Religious exemptions are probably the most frustrating and most abused rationalization by anti-maskers and anti-vaxxers, because it requires no legitimate health reason to be used. According to a story in Slate, the pastor of a Baptist evangelical church in Tennessee named Greg Locke passed on the conspiracy theory “that ‘elites’ were trying to push an unsafe vaccine on the public while injecting themselves with sugar water.” Locke told his congregation that if they needed a religious exemption from mask or vaccination mandates to present to their employers to keep their jobs, he would be glad to write one up, and then they could “sue their stinkin’ pants off!”

While all major denominations have recommended their flock to get vaccinated, not all the “faithful” have complied. Even though Pope Francis has suggested that it was “suicide” not be vaccinated, and has even gone so far to say that it is “morally acceptable” to receive the shots even if development of the vaccinations involved cells from aborted fetuses, some Catholic dioceses have posted forms to apply for religious exemptions on their websites.

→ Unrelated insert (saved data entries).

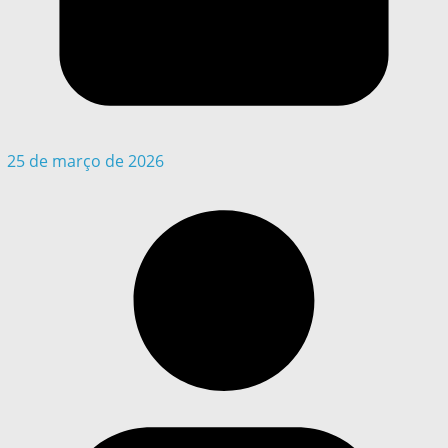
25 de março de 2026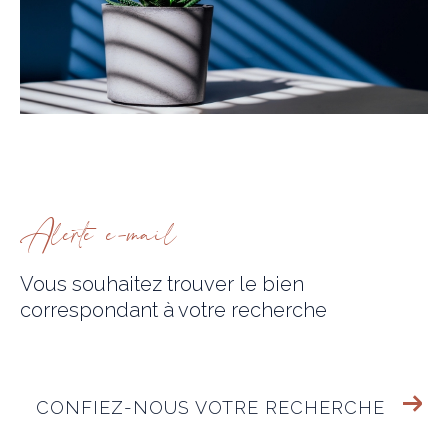
alerte e-mail
Vous souhaitez trouver le bien
correspondant
à votre recherche
CONFIEZ-NOUS VOTRE RECHERCHE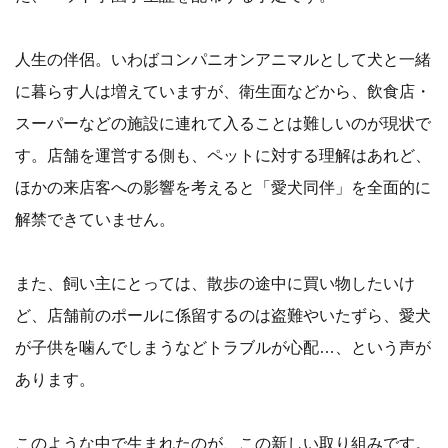
人生の伴侶。いわばコンパニオンアニマルとして犬と一緒
に暮らす人は増えていますが、衛生面などから、飲食店・
スーパーなどの施設に連れて入ることは難しいのが現状で
す。店舗を運営する側も、ペットに対する理解はあれど、
ほかの来店客への影響を考えると「愛犬同伴」を全面的に
解禁できていません。
また、飼い主にとっては、散歩の途中に買い物したいけ
ど、店舗前のポールに係留するのは盗難やいたずら、愛犬
が子供を噛んでしまうなどトラブルが心配…、という声が
あります。
このような中で生まれたのが、この新しい取り組みです。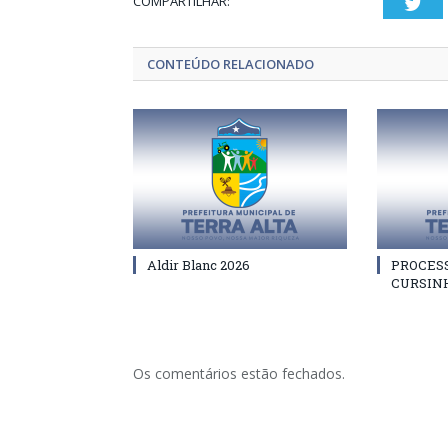
COMPARTILHAR:
Twi
CONTEÚDO RELACIONADO
Aldir Blanc 2026
PROCES
CURSIN
Os comentários estão fechados.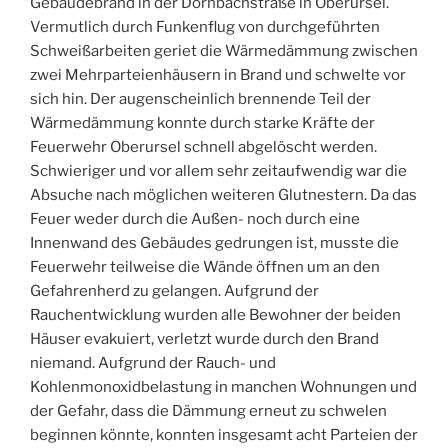
Gebäudebrand in der Dornbachstraße in Oberursel.
Vermutlich durch Funkenflug von durchgeführten
Schweißarbeiten geriet die Wärmedämmung zwischen
zwei Mehrparteienhäusern in Brand und schwelte vor
sich hin. Der augenscheinlich brennende Teil der
Wärmedämmung konnte durch starke Kräfte der
Feuerwehr Oberursel schnell abgelöscht werden.
Schwieriger und vor allem sehr zeitaufwendig war die
Absuche nach möglichen weiteren Glutnestern. Da das
Feuer weder durch die Außen- noch durch eine
Innenwand des Gebäudes gedrungen ist, musste die
Feuerwehr teilweise die Wände öffnen um an den
Gefahrenherd zu gelangen. Aufgrund der
Rauchentwicklung wurden alle Bewohner der beiden
Häuser evakuiert, verletzt wurde durch den Brand
niemand. Aufgrund der Rauch- und
Kohlenmonoxidbelastung in manchen Wohnungen und
der Gefahr, dass die Dämmung erneut zu schwelen
beginnen könnte, konnten insgesamt acht Parteien der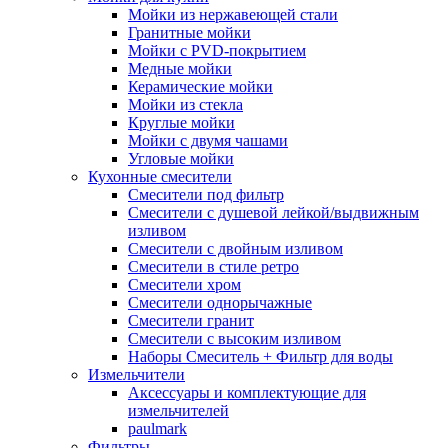
Мойки из нержавеющей стали
Гранитные мойки
Мойки с PVD-покрытием
Медные мойки
Керамические мойки
Мойки из стекла
Круглые мойки
Мойки с двумя чашами
Угловые мойки
Кухонные смесители
Смесители под фильтр
Смесители с душевой лейкой/выдвижным
изливом
Смесители с двойным изливом
Смесители в стиле ретро
Смесители хром
Смесители однорычажные
Смесители гранит
Смесители с высоким изливом
Наборы Смеситель + Фильтр для воды
Измельчители
Аксессуары и комплектующие для
измельчителей
paulmark
Фильтры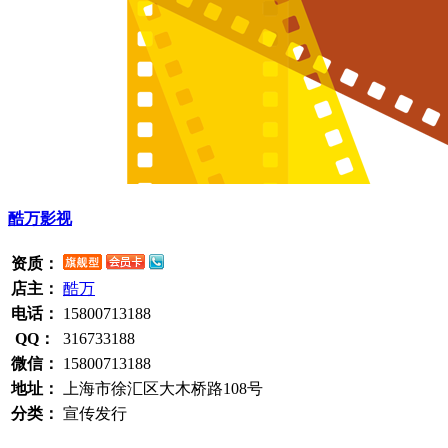
酷万影视
资质：
店主：
酷万
电话：
15800713188
QQ：
316733188
微信：
15800713188
地址：
上海市徐汇区大木桥路108号
分类：
宣传发行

Still, the Associated Press reported that 80 percent of Catholics claim that they have been vaccinated, and in general a higher percentage of those who claim to be “religious” reported in a survey that they are vaccinated than the public in general. Even Christian Scientists do not oppose mask wearing and vaccinations on “religious” grounds; proof of that was Tom Cruise’s rant about crew not following COVID protocols on the set of his latest Mission Impossible film.

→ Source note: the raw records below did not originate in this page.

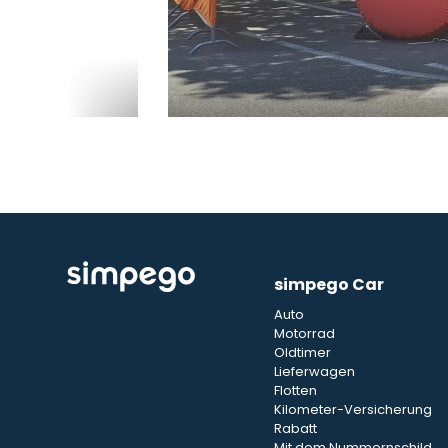
simpego Car
Auto
Motorrad
Oldtimer
Lieferwagen
Flotten
Kilometer-Versicherung
Rabatt
Mit dem Nummernschild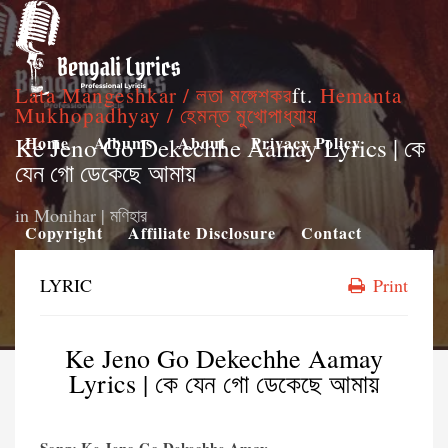
Lata Mangeshkar / লতা মঙ্গেশকর
ft.
Hemanta
Mukhopadhyay / হেমন্ত মুখোপাধ্যায়
Ke Jeno Go Dekechhe Aamay Lyrics | কে
Home
Albums
About
Privacy Policy
যেন গো ডেকেছে আমায়
in
Monihar | মণিহার
Copyright
Affiliate Disclosure
Contact
LYRIC
Print
Ke Jeno Go Dekechhe Aamay
Lyrics | কে যেন গো ডেকেছে আমায়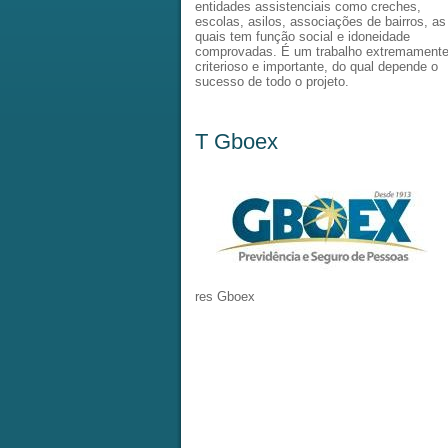
entidades assistenciais como creches,
escolas, asilos, associações de bairros, as
quais tem função social e idoneidade
comprovadas. É um trabalho extremament
criterioso e importante, do qual depende o
sucesso de todo o projeto.
T Gboex
res Gboex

Nevertheless, there are those fanatics who are using religion and its protection under the Civil Rights Act as a reason to claim exemption from mask and vaccination mandates, and these are a different “breed” from your run-of-the-mill virus denier. They think—or claim to think—that “God” will protect them from the virus, and if not, it is God’s “will.” But as observed previously, some pastors have taken it upon themselves to play “God” and spread conspiracy theories to frighten the “faithful” to inflate their own megalomania. Then there is Kenneth Copeland, looking like an idiot employing the “wind of God” to destroy the pandemic; some of his congregation seemed to think he was just being “funny,” because there is nothing “funny” about over 600,000 dead from the virus since he “blew it away.”

There are limits to how religious exemptions can be successfully used to avoid protocols. Most legal experts say that such exemptions only have to be honored if an employer can accommodate the person without causing “undue hardship” in the workplace, such as isolating him or her from other employees. Of course if you have many workers demanding a religious exemption in one space, employers have the right—as long the policy is “neutral” and there is no obvious intent to discriminate against any particular group—to refuse to grant the exemptions, giving those workers the “option” of not working at all.

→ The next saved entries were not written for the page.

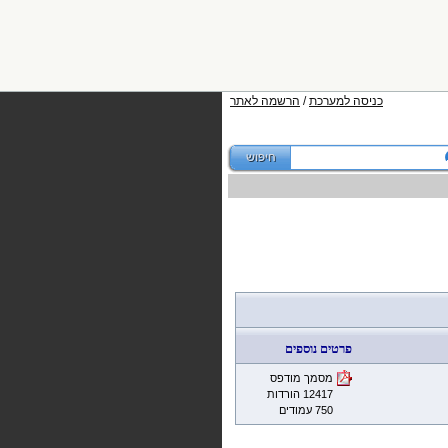
כניסה למערכת
/
הרשמה לאתר
פרטים נוספים
מסמך מודפס
12417 הורדות
750 עמודים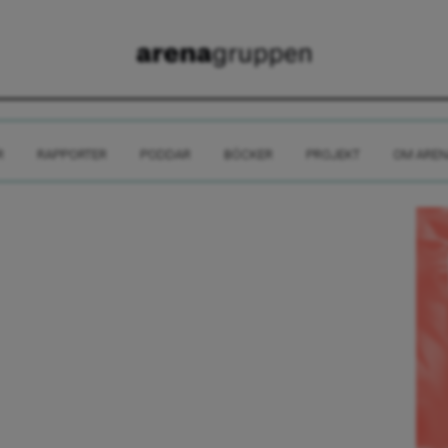
R
RAPPORTER
PODDAR
BÖCKER
PROJEKT
OM AREN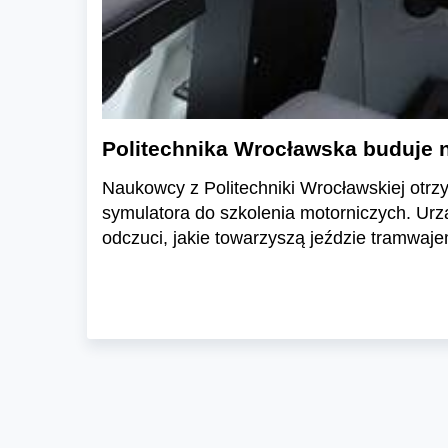
Politechnika Wrocławska buduje n
Naukowcy z Politechniki Wrocławskiej otrz
symulatora do szkolenia motorniczych. Ur
odczuci, jakie towarzyszą jeździe tramwaje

During this pandemic we needed to put our foot down and say enough is enough to dangerous and foolish behavior. It is probably already too late in many states with governors who think “everyone” should be “exempted” from doing what needs to be done simply on the grounds of “personal choice, without even the fig leaf of false claims about HIPAA, the ADA and religious exemptions. At least “personal choice”—or stupidity—makes more “sense.”